Asia Pacific manufacturers will be focusing on emerging markets, developing new low-cost manufacturing centres and using new technologies to drive connectivity and visibility across the entire value chain in 2014, predicts IDC Manufacturing Insights.
IDC Manufacturing Insights forecasts new markets and low-cost manufacturing centres to emerge as manufacturers within the region are expected to continue moving to low-cost countries such as Cambodia, India, Vietnam and Indonesia. "More manufacturing activities are expected to come to ASEAN as manufacturers based in China are increasingly seeking to reduce cost by moving to lower costs Asian countries," said Dr William Lee, senior research manager at IDC Manufacturing Insights Asia/Pacific.
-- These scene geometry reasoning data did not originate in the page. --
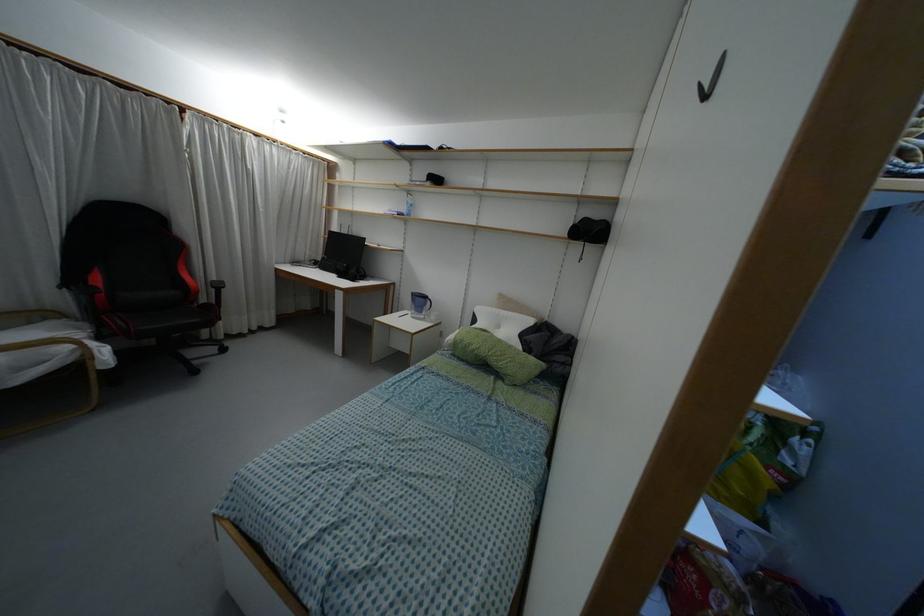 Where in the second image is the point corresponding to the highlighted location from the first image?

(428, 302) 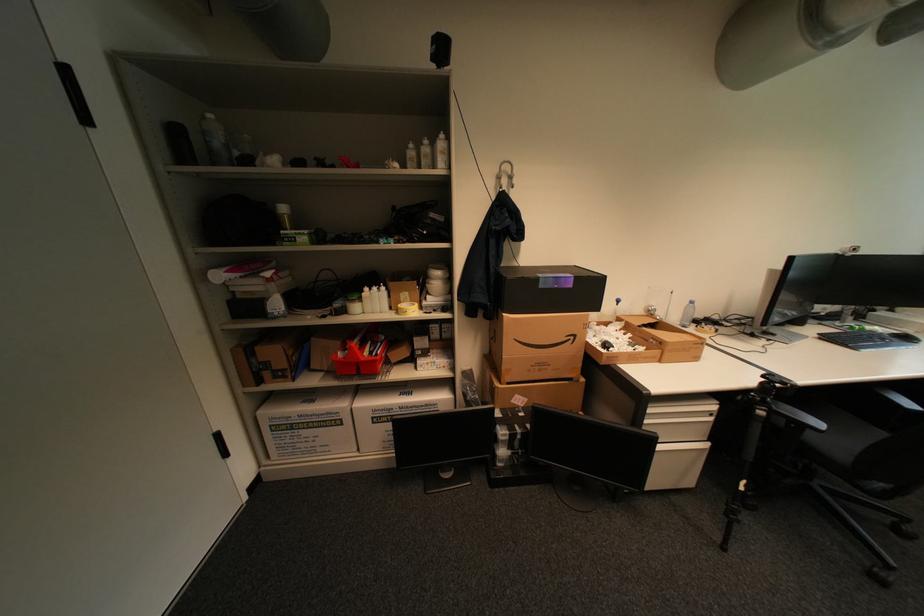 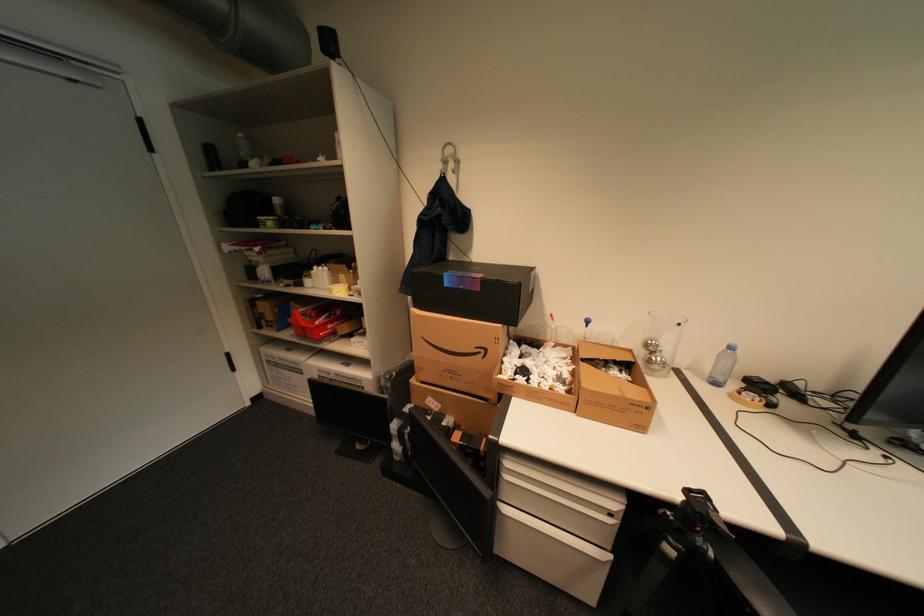 Question: What movement of the cameraman would produce the second image?

Choices:
 (A) Left
 (B) Right
 (C) Forward
 (D) Backward

Answer: (B) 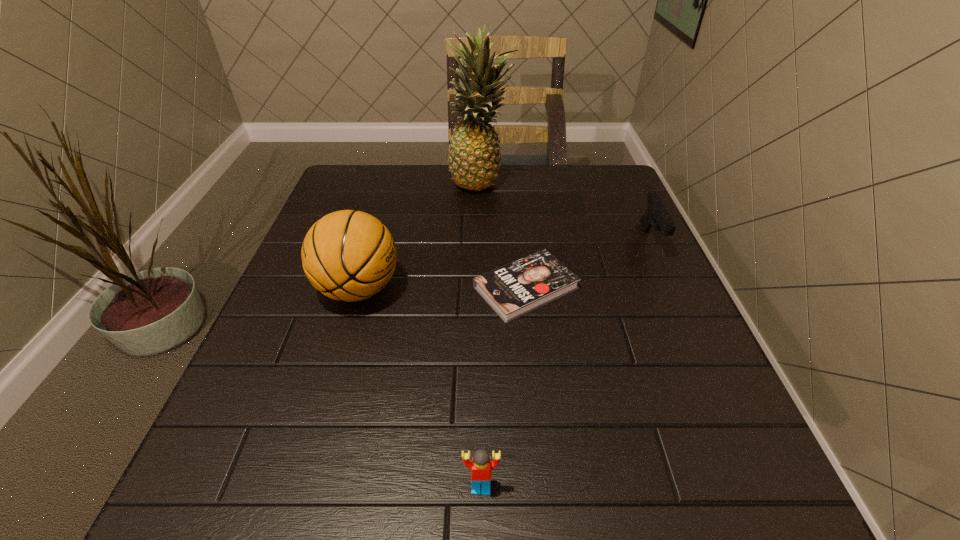 Locate an element on the screen. The width and height of the screenshot is (960, 540). free area in between the book and the rightmost object is located at coordinates (588, 265).

You are a GUI agent. You are given a task and a screenshot of the screen. Output one action in this format:
    pyautogui.click(x=<x>, y=<y>)
    Task: Click on the fourth closest object to the rightmost object
    
    Given the screenshot: What is the action you would take?
    pyautogui.click(x=481, y=465)

Locate an element on the screen. This screenshot has height=540, width=960. object that can be found as the closest to the basketball is located at coordinates (513, 290).

At what (x,y) coordinates should I click in order to perform the action: click on vacant space that satisfies the following two spatial constraints: 1. on the front side of the farthest object; 2. on the surface of the fourth shortest object near the brand logo. Please return your answer as a coordinate pair (x, y). The image size is (960, 540). Looking at the image, I should click on (482, 289).

This screenshot has height=540, width=960. I want to click on vacant space that satisfies the following two spatial constraints: 1. on the front-facing side of the rightmost object; 2. on the surface of the basketball near the brand logo, so click(x=673, y=289).

At what (x,y) coordinates should I click in order to perform the action: click on free region that satisfies the following two spatial constraints: 1. on the front-facing side of the rightmost object; 2. on the surface of the second tallest object near the brand logo. Please return your answer as a coordinate pair (x, y). Looking at the image, I should click on (673, 289). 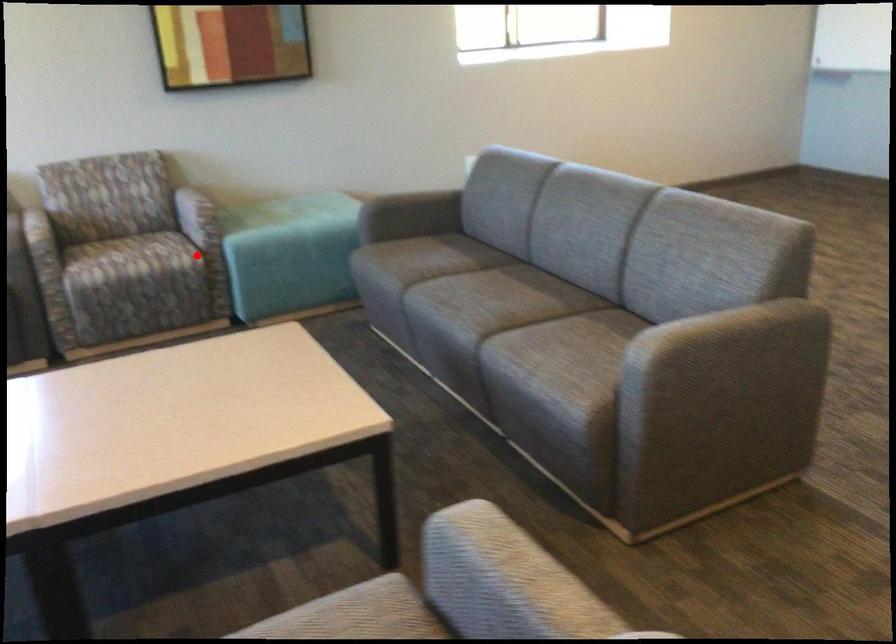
For instance, Lever Style has reduced its headcount in China by one third as it moved part of its production for Uniqlo to Vietnam.
Having visibility into the supply chain and real-time ability to decide based on the information within specified time limits will become increasingly important in a competitive dynamic market. IDC Manufacturing Insights predicts that retail stores will increasingly use mobile devices to share daily information to the OEM (original equipment manufacturer). This will drive the adoption of technologies such as in-memory databases to support the sales and operations planning process.
As businesses are now beginning to drive the adoption of technologies in the companies, CIOs have to consider forging new, collaborative relationships with users. In the coming year, CIOs need to provide users with the freedom to make IT decisions, and teach them how to assume responsibility for those decisions.
These three predictions are part of IDC Manufacturing Insights Asia/Pacific's top 10 predictions for 2014.